The Sky Is Yours

In the weeks after the dragons plunged back into the seas, developers, those eternal optimists, bought up derelict properties, attended auctions for the air rights. It was a seller’s market again, despite the soot and unscrubbable yellow scum, the one-eyed park dwellers, the Bird Ladies and Say-Somethings, the gutted husks of buildings that loomed in the middle of every block and the wrecking balls that rolled in noisily to dispatch them.

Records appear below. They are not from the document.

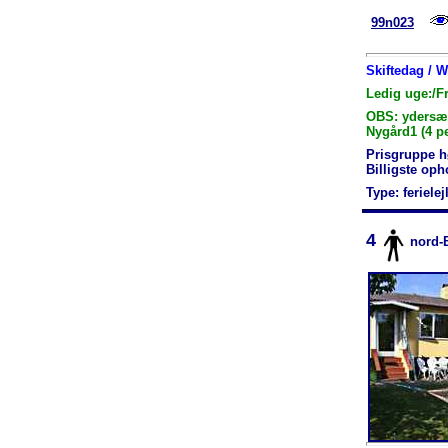
99n023
Skiftedag / 
Ledig uge:/F
OBS: ydersæso
Nygård1 (4 p
Prisgruppe h
Billigste op
Type: feriele
4
nord-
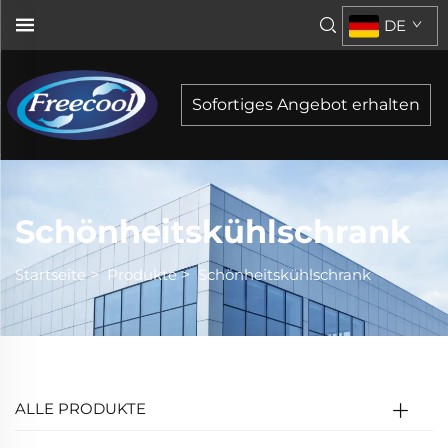
DE
Sofortiges Angebot erhalten
Schönheitskühlschrank
Startseite
>
Produkte
>
Schönheitskühlschrank
ALLE PRODUKTE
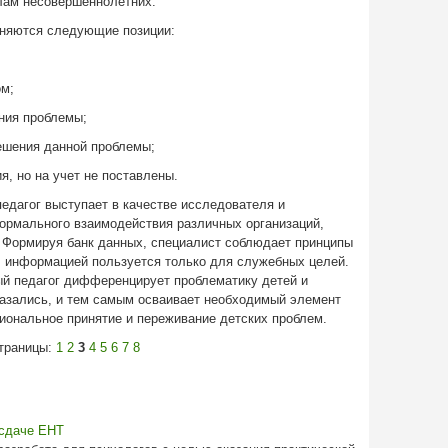
елам несовершеннолетних.
чняются следующие позиции:
ом;
ния проблемы;
ешения данной проблемы;
я, но на учет не поставлены.
едагог выступает в качестве исследователя и
формального взаимодействия различных организаций,
 Формируя банк данных, специалист соблюдает принципы
, информацией пользуется только для служебных целей.
й педагог дифференцирует проблематику детей и
казались, и тем самым осваивает необходимый элемент
ональное принятие и переживание детских проблем.
траницы:
1
2
3
4
5
6
7
8
 сдаче ЕНТ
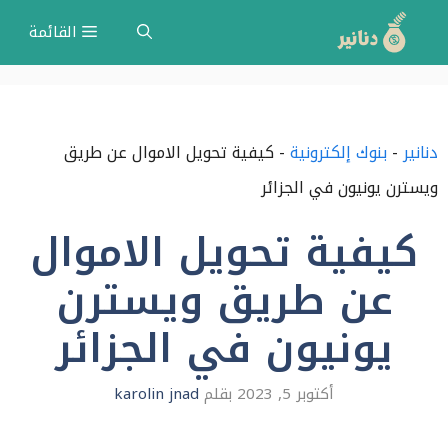
نتقل
القائمة
لى
لمحتوى
دنانير
-
بنوك إلكترونية
-
كيفية تحويل الاموال عن طريق
ويسترن يونيون في الجزائر
كيفية تحويل الاموال
عن طريق ويسترن
يونيون في الجزائر
أكتوبر 5, 2023
بقلم
karolin jnad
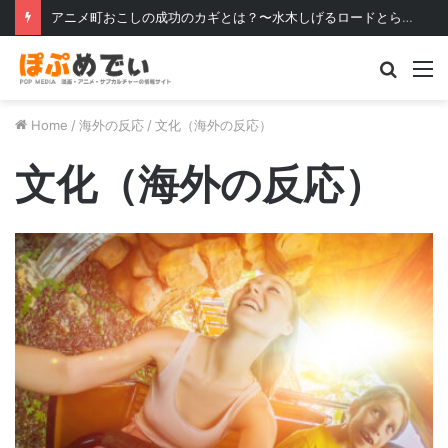
クールで素晴らしい日本のもう一つの顔
Searc
M
for
Home
/
海外の反応
/
文化（海外の反応）
文化（海外の反応）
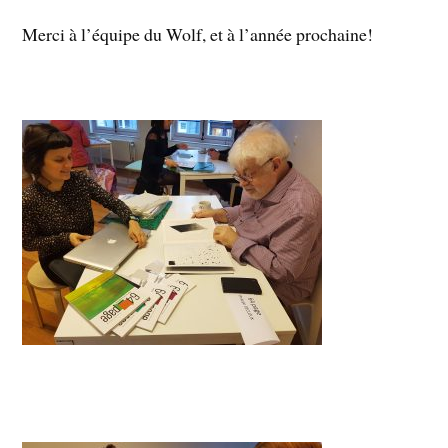
Merci à l’équipe du Wolf, et à l’année prochaine!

Without dragons to distract them or a single kingpin in control, the torchies got wise. Their scouts peeked from below manhole covers—stood with telescopes on the few unscorched roofs of Torchtown, ignoring constellations. Rival factions consolidated power, revved chain saws in their streets. Fresh tattoos spelled KEEP OUT and SQUATTERS RITES in blood and ink. The underbelly is always the most vulnerable part of the creature. They knew the walls were coming down. They wanted to be ready.

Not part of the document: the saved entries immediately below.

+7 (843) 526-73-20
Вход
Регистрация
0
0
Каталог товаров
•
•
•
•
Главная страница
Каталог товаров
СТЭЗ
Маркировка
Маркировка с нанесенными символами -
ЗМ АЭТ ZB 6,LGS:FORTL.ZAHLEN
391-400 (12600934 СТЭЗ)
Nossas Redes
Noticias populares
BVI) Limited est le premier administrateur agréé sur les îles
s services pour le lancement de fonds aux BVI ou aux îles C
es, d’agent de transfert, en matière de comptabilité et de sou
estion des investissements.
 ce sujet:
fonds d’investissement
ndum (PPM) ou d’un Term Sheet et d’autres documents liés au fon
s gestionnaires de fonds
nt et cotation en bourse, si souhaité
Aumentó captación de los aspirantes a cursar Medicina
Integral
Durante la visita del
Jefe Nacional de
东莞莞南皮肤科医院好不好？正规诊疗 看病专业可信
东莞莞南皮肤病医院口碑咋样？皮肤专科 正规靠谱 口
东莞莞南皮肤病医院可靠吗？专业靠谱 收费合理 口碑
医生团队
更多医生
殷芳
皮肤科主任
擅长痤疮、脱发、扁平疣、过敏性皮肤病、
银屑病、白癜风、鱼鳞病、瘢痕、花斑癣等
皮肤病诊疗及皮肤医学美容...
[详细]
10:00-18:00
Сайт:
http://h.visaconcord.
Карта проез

In the months after the dragons plunged back into the seas, we leveled Torchtown and commenced rebuilding our skyline from the ground up. Reported casualties were few, though we heard gunshots for days after the Outer Walls’ demolition, out in the streets past our deadbolts and blackout curtains. Cage-wagons full of feral orphans and grizzled chaw-worn youths rumbled over the bridges, never to return. It filled us with regret but relief also, a monstrous birth we had survived with only minor hemorrhaging. Now, we reminded ourselves, was the time to heal.

And heal we did. How could we not? In the first year after the dragons plunged back into the seas, we broke ground on dozens of new building projects, whimsical and ambitious, daydream spire-domes like the shells of snails who feed at the secret hot vents of the sea, digital clock towers that chimed the names of corporations. Soil experts excavated the park. Shops opened to sell Powdered Zip, Sin Buns, drain cleaner—were joined by new stores selling vintage furs and candied seahorses and gleaming wearable technology from the East. Young girls dressed as if for bed in iridescent slips and silvery anklets. A gilded, many-piped gongflugel rose skyward on creaking ropes; windows opened to receive it. The neighborhoods were vibrant and emerging. The city had character.

It was as good a time as any to come into one’s inheritance.